- Born: January 30, 2008 (age 18)
- Occupation: Child prodigy · student
- Years active: 2013–present
- Known for: Knowledge of American politics and geopolitics
- Television: Jimmy Kimmel Live!

= Arden Hayes =

American child prodigy (born 2008)

Arden Hayes (born January 30, 2008) is an American former child prodigy from Southern California. He became known at age 5 for his knowledge of American geopolitics, reciting Abraham Lincoln's "Gettysburg Address", and being able to identify the countries of the world and name the capitals of each. In 2019 his name was still used as an example in the discussion about what makes a child a genius.

His interest in American presidents was sparked by Arden's learning that he shares a birthday with former United States President Franklin D. Roosevelt.

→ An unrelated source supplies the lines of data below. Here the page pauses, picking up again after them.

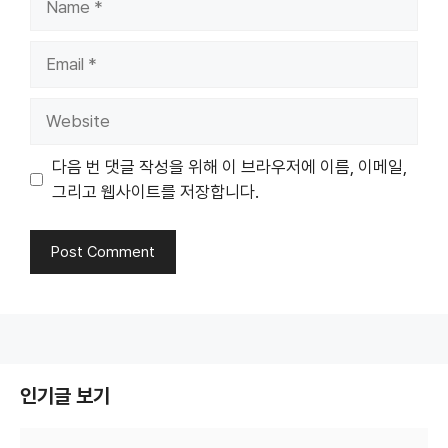
Email
Website
다음 번 댓글 작성을 위해 이 브라우저에 이름, 이메일,
그리고 웹사이트를 저장합니다.
인기글 보기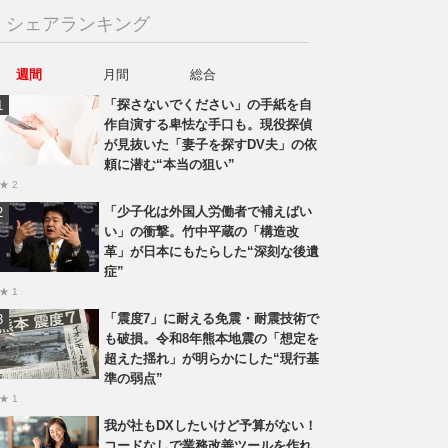
シェアランキング
週間
月間
総合
「探さないでください」の手紙を自
作自演する卑怯な手口も。現役探偵
が見抜いた「妻子を探すDV夫」の依
頼に潜む“本当の狙い”
★ 2
「少子化は外国人労働者で補えばい
い」の衝撃。竹中平蔵の「構造改
革」が日本にもたらした“深刻な後遺
症”
★ 1
「震度7」に耐える免震・耐震技術で
も破損。令和8年熊本地震の「想定を
超えた揺れ」が明らかにした“現行基
準の弱点”
★ 1
我が社もDXしたいけど予算がない！
コードなしで業務改善ツールを作れ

On May 4, 2013, Arden was featured in an article and video in the Los Angeles Times. This spurred many additional newspaper articles and blogs and Arden appeared on Jimmy Kimmel Live! on July 2, 2013, to demonstrate his knowledge regarding U.S. presidents. On November 5, 2013, Arden again appeared on Jimmy Kimmel Live!, and displayed his knowledge of the nations of the world and their capitals and rejected a Sony Xperia Tablet Z because he was already planning to get an iPad for Christmas. He appeared on Jimmy Kimmel Live! for the third time on April 2, 2014, and showed his interest and knowledge about chemical elements in the periodic table. He appeared on the show again on November 23, 2015, when he won a shut-out victory against the cast of Star Wars: The Force Awakens in a Star Wars trivia contest.